Epistemic status: Speculative. Rambling stream of ideas.
Recomended semiprerequisite https://www.lesswrong.com/posts/DkcdXsP56g9kXyBdq/coherence-arguments-imply-a-force-for-goal-directed-behavior
How do we tell if an arbitrary system is an optimizer or not?
Well “optimiser” is a set of hypothesis. We can take an AIXItl like structure, and use the universal prior over utility functions. The other hypothesis set is the default solomonov prior. All computer programs weighted by complexity.
Note that each hypothesis set contains a shrunken copy of the other. Within the space of all computer programs, some of those programs will be optimisers. Within the space of all possible optimizers, some will have the goal of making their output match the output of an arbitrary computer program. Thus the odds ratio in either direction is bounded. We call this the odds ratio approach.
The intuition is that this odds ratio provides a good measure if a program is optimizing.
(There is another measure of optimization, namely the weighted average utility over all Turing machine environments. We call this the weighted reward approach)
I will discuss a few programs, and how much optimization each formalism thinks they display.
Trivial constant programms
and
Under the odds ratio approach, both these programs are on the not optimizer end of the scale and right next to each other.

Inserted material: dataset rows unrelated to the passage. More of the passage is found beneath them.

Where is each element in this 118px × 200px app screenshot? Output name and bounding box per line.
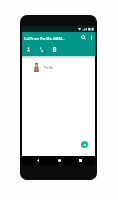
button[interactable]: Back (31, 156, 45, 165)
button[interactable]: Messages (48, 43, 61, 56)
staticText: Call From The Mic 44684... (24, 36, 65, 40)
button[interactable]: More options (88, 32, 95, 43)
button[interactable]: Calls (35, 43, 48, 56)
button[interactable]: Contacts (22, 43, 35, 56)
button[interactable]: Search (79, 32, 88, 43)
button[interactable]: New conversation (81, 141, 88, 148)
button[interactable]: The Mic (22, 61, 95, 74)
button[interactable]: Home (52, 156, 66, 165)
staticText: The Mic (44, 66, 54, 70)
button[interactable]: Recent apps (73, 156, 87, 165)
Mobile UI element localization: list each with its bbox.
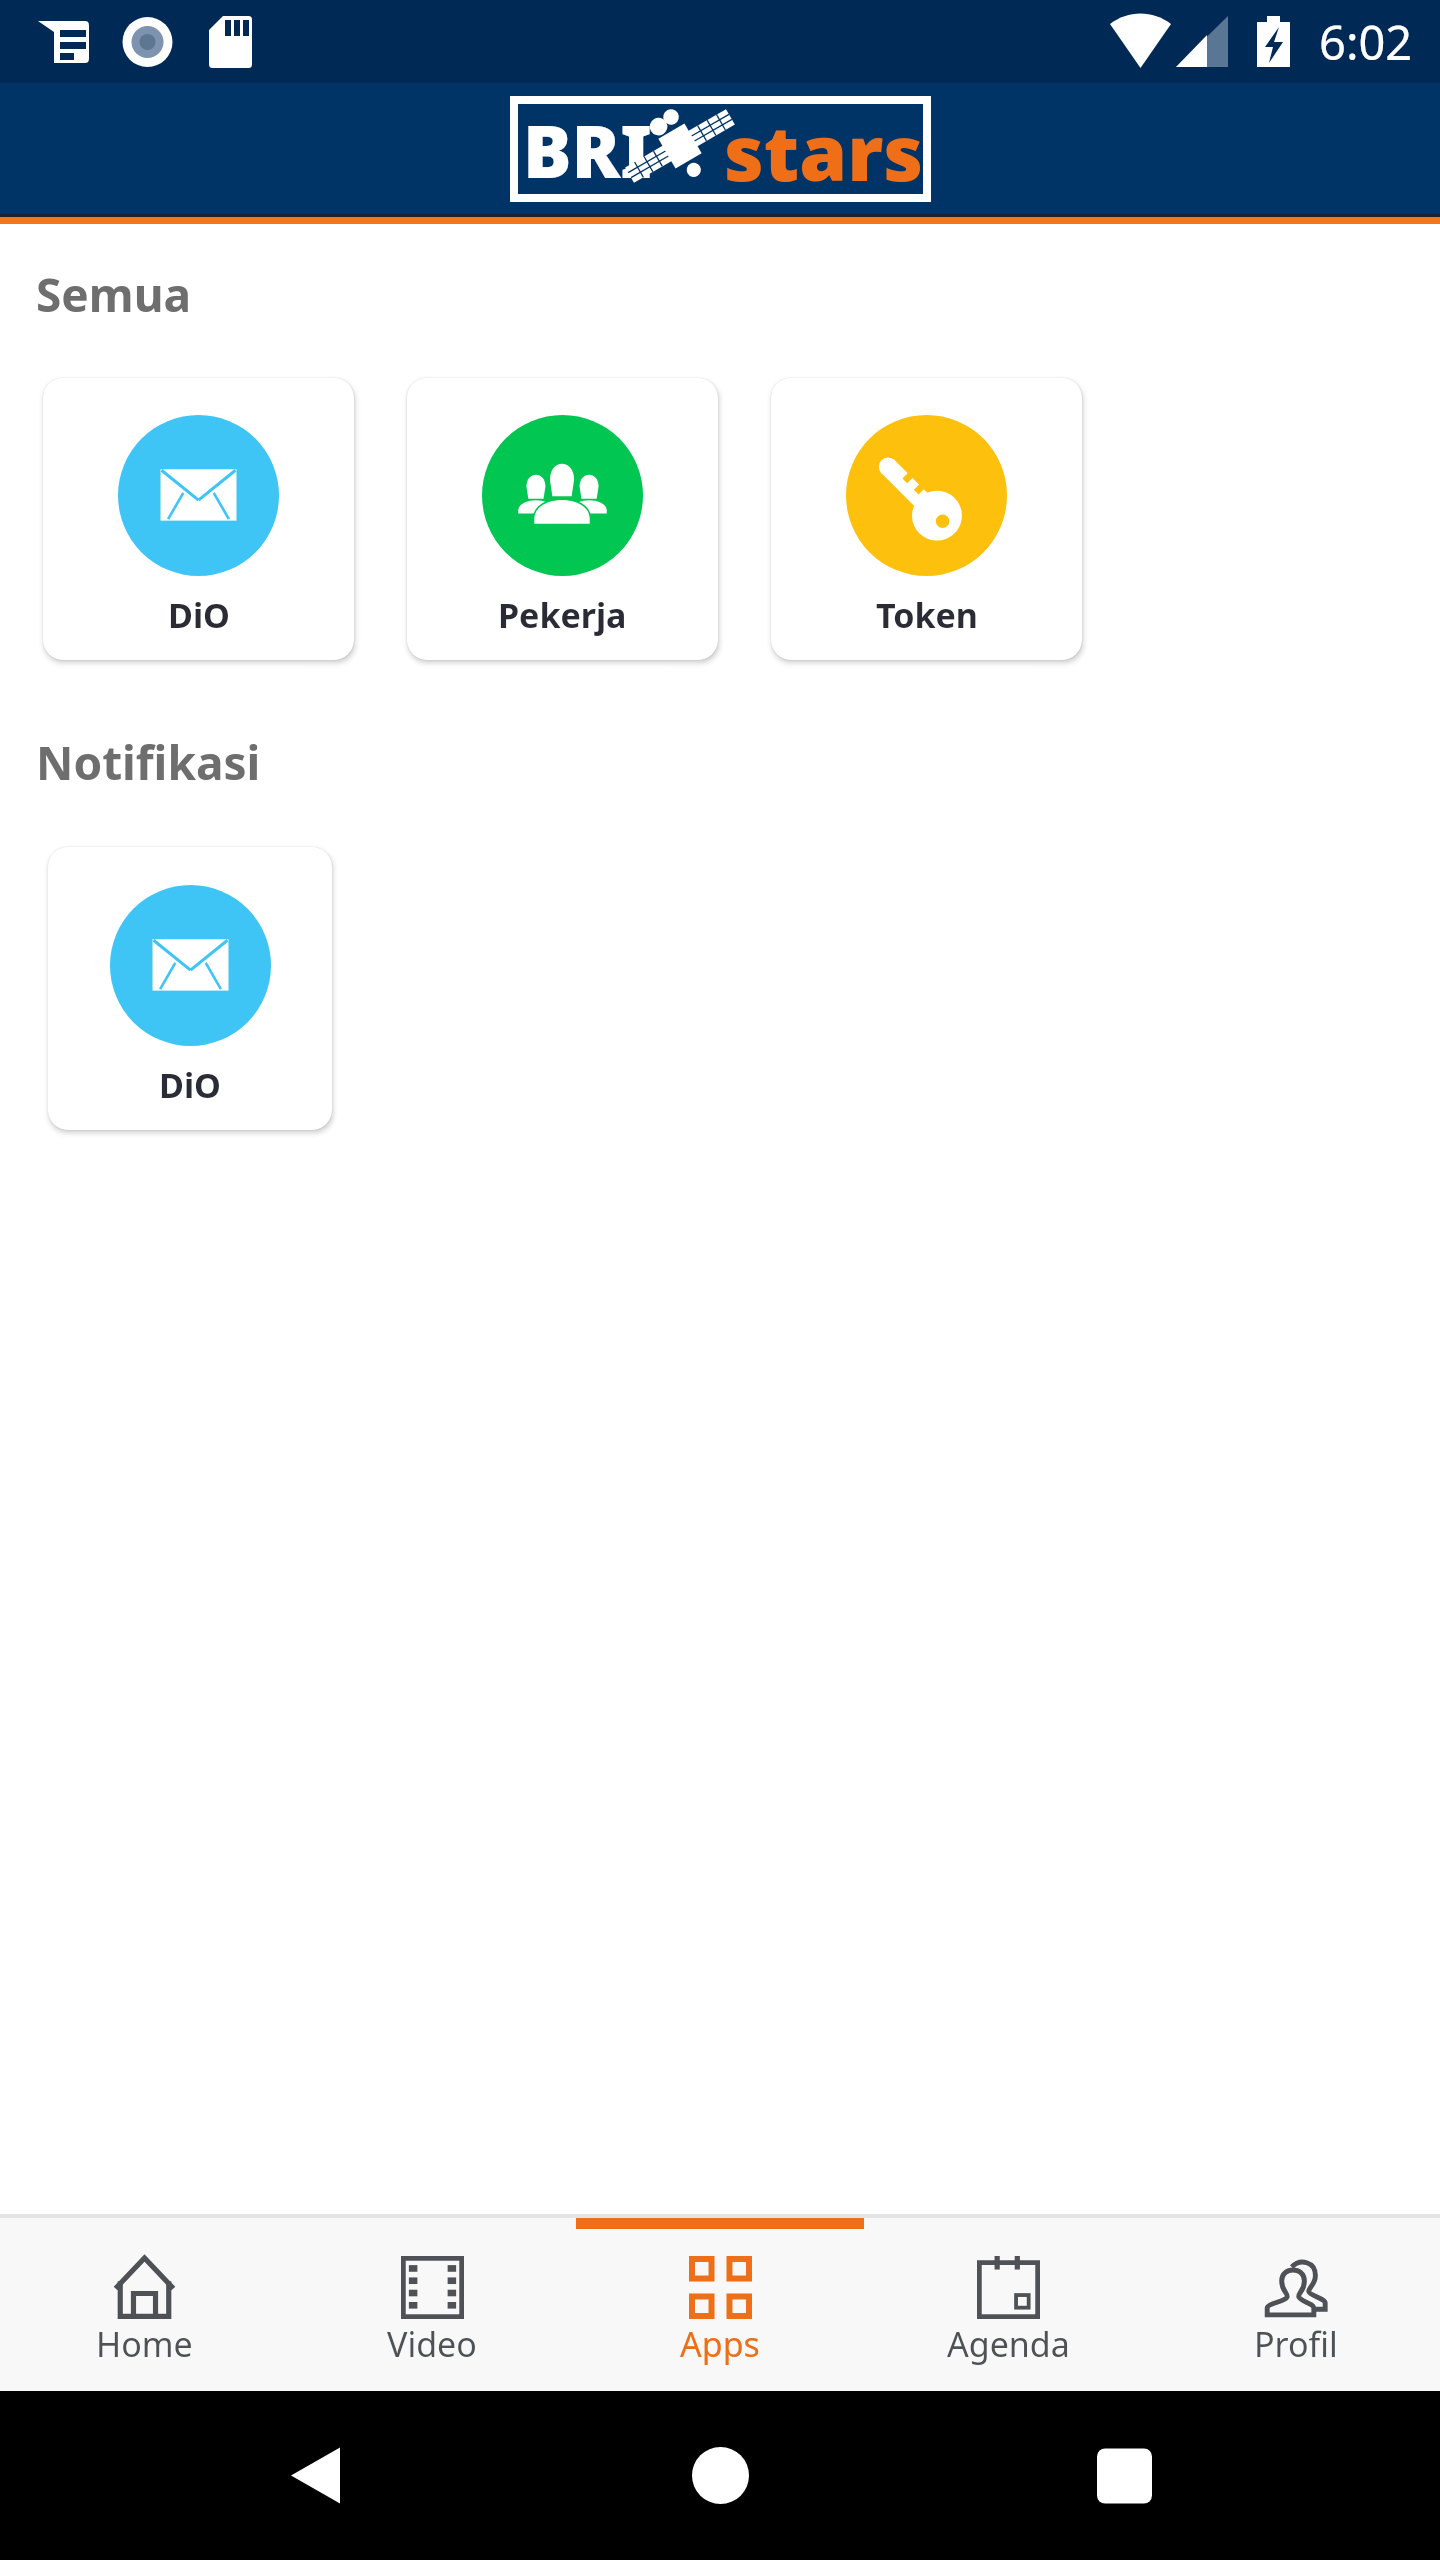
button[interactable]: Profil xyxy=(1152,2218,1440,2391)
button[interactable]: DiO xyxy=(43,378,354,660)
staticText: 6:02 xyxy=(1319,10,1413,74)
button[interactable]: Home xyxy=(0,2218,288,2391)
staticText: stars xyxy=(724,99,924,204)
staticText: Profil xyxy=(1254,2321,1338,2367)
staticText: Semua xyxy=(36,263,192,326)
staticText: Pekerja xyxy=(498,592,627,638)
staticText: Apps xyxy=(680,2321,760,2367)
button[interactable]: Apps xyxy=(576,2218,864,2391)
staticText: Token xyxy=(876,592,978,638)
button[interactable]: DiO xyxy=(48,847,332,1130)
button[interactable]: Home xyxy=(636,2391,805,2560)
staticText: DiO xyxy=(159,1062,221,1108)
button[interactable]: BRI stars xyxy=(510,96,931,202)
staticText: Notifikasi xyxy=(36,731,261,794)
staticText: BRI xyxy=(523,101,652,199)
button[interactable]: Agenda xyxy=(864,2218,1152,2391)
button[interactable]: Recent apps xyxy=(1040,2391,1209,2560)
other: Status bar xyxy=(0,0,1440,83)
staticText: Video xyxy=(387,2321,477,2367)
button[interactable]: Pekerja xyxy=(407,378,718,660)
staticText: Agenda xyxy=(947,2321,1070,2367)
staticText: DiO xyxy=(168,592,230,638)
button[interactable]: Back xyxy=(231,2391,400,2560)
button[interactable]: Token xyxy=(771,378,1082,660)
button[interactable]: Video xyxy=(288,2218,576,2391)
staticText: Home xyxy=(96,2321,193,2367)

Under the weighted reward approach, the answer is much more sensitive on choice of universal Turing machine. An environment that just gives reward for each 1 outputted is very simple. It might even account for say 5% (random number) of weight across all computable environments. If the environment that just rewards 0′s isn’t given a correspondingly high weight, then according to the weighted reward framework, one of these programs can be much more optimizing than the other.
Conditional AIXI
and
In the odds ratio formulation, both of these are pretty optimizerry, and almost identical. In either formalization they need to take the complexity of describing the long random string. In the optimizer formulation, they need to take the complexity of constantly outputing 0′s. In the all programs formulation, they need the complexity of describing AIXI like behaviour.
In the weighted reward formulation, the first is basically the constant 0 program, while the other is nearly as much of an optimizer as AIXI.
Optimising X and only X
The basic idea here is that once you compensate for the X optimization then the system isn’t an optimizer.

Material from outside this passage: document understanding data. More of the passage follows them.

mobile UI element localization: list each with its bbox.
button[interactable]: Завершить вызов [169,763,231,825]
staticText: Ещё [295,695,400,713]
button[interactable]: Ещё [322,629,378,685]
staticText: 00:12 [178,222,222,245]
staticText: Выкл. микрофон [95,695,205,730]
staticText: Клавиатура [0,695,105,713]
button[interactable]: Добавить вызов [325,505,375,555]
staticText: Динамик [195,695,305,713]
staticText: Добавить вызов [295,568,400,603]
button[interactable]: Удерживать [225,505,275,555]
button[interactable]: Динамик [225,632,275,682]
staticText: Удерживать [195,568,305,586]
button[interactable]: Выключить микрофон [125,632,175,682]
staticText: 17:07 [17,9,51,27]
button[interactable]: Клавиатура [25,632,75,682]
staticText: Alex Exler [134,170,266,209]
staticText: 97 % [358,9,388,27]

One straightforward way of doing this is a rejection of low X proposed action. You have an arbitrary Turing machine T. Whenever T proposes an action A, the utility/ expected utility of that action is computed. If A is one of the top m actions when it comes to maximizing X, then A is taken. Otherwise T is told to try again. A system is said to be an X and only X maximizer if it is better modelled as being any old Turing machine behind a low X rejection gate. As opposed to a Y optimizer behind a low X rejection gate.
For example, a system that outputs whichever action in the million X-best actions contains the most 0′s is an X and only X best optimizer. Here m=1000000, and the simple Turing machine behind the low X rejection gate is just a TM that cycles through all strings, starting with the ones full of 0′s.

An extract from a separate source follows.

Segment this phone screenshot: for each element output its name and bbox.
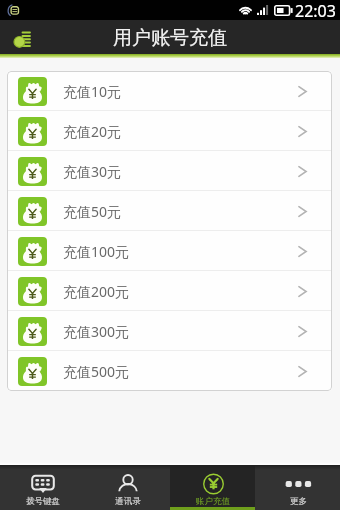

A system that outputs whichever action in the million X-best actions maximizes the number of paperclips in existence is not an X and only X maximiser. It is best modelled as a paperclip maximiser behind a low X rejector. And this comes back to an implicit choice of distribution over optimizers at the start of this article. But presumably the paperclip maximizer is prominent in that set.
Note that at the start of this, we used a set of optimisers. One way to formally specify that set would be to take an AIXI like design, and put a solomonov prior over utility functions (as functions of observations)
However, this fails to capture AI’s that optimise for something that is not a simple function of observations. (Like some real world object in a world where the AI’s senses can be fooled.) However, if we had a fomalization of an agent that did this kind of optimization, we could just plug in all possible utility functions, weighted by simplicity, into our set of optimizers. Likewise for other decision theories, compute limited AI’s ect.